Tu as marché jusqu’à la fenêtre,
la nuit finissait doucement dehors,
comme finissent parfois les chansons tristes,
sur une note qu’on n’entend presque plus
mais qui résonne et continue en nous,
longtemps, très longtemps,
bien après le silence.
La chambre de l’oubli n’oublie rien, tu le sais,
— jamais —
elle range, inlassablement,
tes nuits, tes jours vécus avec lui,
elle les plie comme du linge propre,
elle les pose quelque part en toi,
là où tu n’iras plus les chercher chaque soir,
là où ils ne te feront plus mal
ou si peu,
un pincement parfois, au détour d’une rue,
d’un refrain, d’un parfum, de l’air du temps.
Tu n’as pas cherché d’issue cette fois,
tu as simplement ouvert la fenêtre, c’est tout,
et l’air du matin est entré
— vif, tonique et nouveau —
comme entre la vie quand on ne la retient plus.
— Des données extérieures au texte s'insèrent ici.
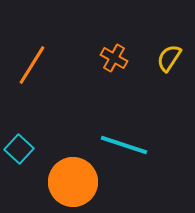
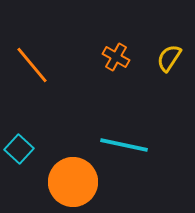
orange cross: moved 2 px right, 1 px up
orange line: rotated 72 degrees counterclockwise
cyan line: rotated 6 degrees counterclockwise
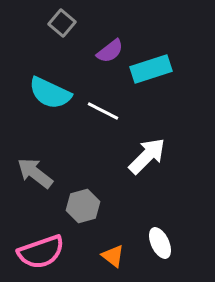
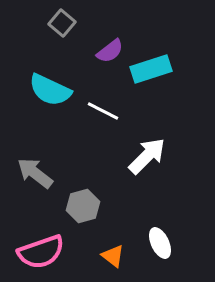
cyan semicircle: moved 3 px up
Ne pars pas en silence, disait la chanson.
Ne pars pas en silence…
Mais toi, tu n’es pas partie :
tu es revenue vers toi,
comme on rentre chez soi
après un très long voyage.
Hier encore, tout était possible.
Ce matin, tout commence.
John Ibonoco – 2026/07
John Ibonoco est une voix discrète, entre mémoire et instant présent. À travers ce blog, il propose des textes brefs, des fragments poétiques, des réflexions douces. Il n’écrit pas pour être vu, mais pour être ressenti — convaincu que ce qui compte le plus, ce n’est pas qui écrit, mais ce que les mots éveillent en nous.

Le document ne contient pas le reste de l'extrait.